Comparing Globular Cluster System Properties with Host Galaxy Environment

TL;DR

This study analyzes globular cluster systems in 15 massive elliptical galaxies using Hubble data to explore how their properties relate to galaxy environment, finding minimal correlation except for a weak link with local density.

Contribution

It provides a detailed comparison of globular cluster metallicity distributions across different galaxy environments using new photometric data and a model relating colour to metallicity.

Findings

Weak correlation between blue fraction and local density.

GC system properties are more influenced by early local environment.

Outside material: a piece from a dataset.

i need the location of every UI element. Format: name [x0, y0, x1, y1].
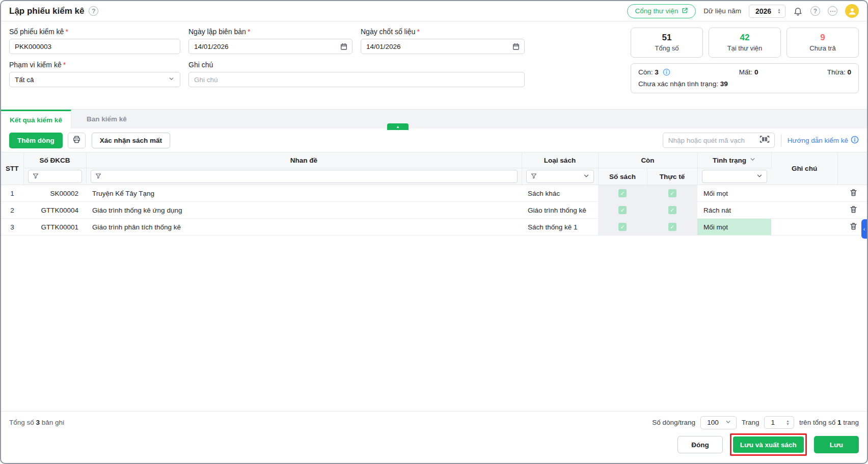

Minimal correlation between GCS properties and current galaxy environment.

Abstract

We present Hubble Space Telescope photometry in optical (F475X) and near-infrared (F110W) bands of the globular cluster (GC) systems of the inner halos of a sample of 15 massive elliptical galaxies. The targets are selected from the volume-limited MASSIVE survey, and chosen to sample a range of environments from sparsely populated groups to BCGs in dense clusters. We also present a quantitative model of the relation between (F475X - F110W) colour and cluster metallicity [M/H], using simulated GCs. Because much of the GC population in such galaxies is built up through accretion, the metallicity distribution of the GC systems might be expected to vary with galaxy environment. The photometry is used to create a completeness-corrected metallicity distribution for each galaxy in the sample, and to fit a double Gaussian curve to each histogram in order to model the two standard red and blue subpopulations. Finally, the properties of the GC metallicity distribution are correlated against galaxy environment. We find that almost no GCS properties and host galaxy environmental properties are correlated, with the exception of a weak but consistent correlation between blue fraction and nth-nearest neighbour surface density. The results suggest that the systemic properties of the GCS, at least in the inner to mid-halo regions, are influenced more strongly by the local environment at early times, rather than by the environmental properties we see today.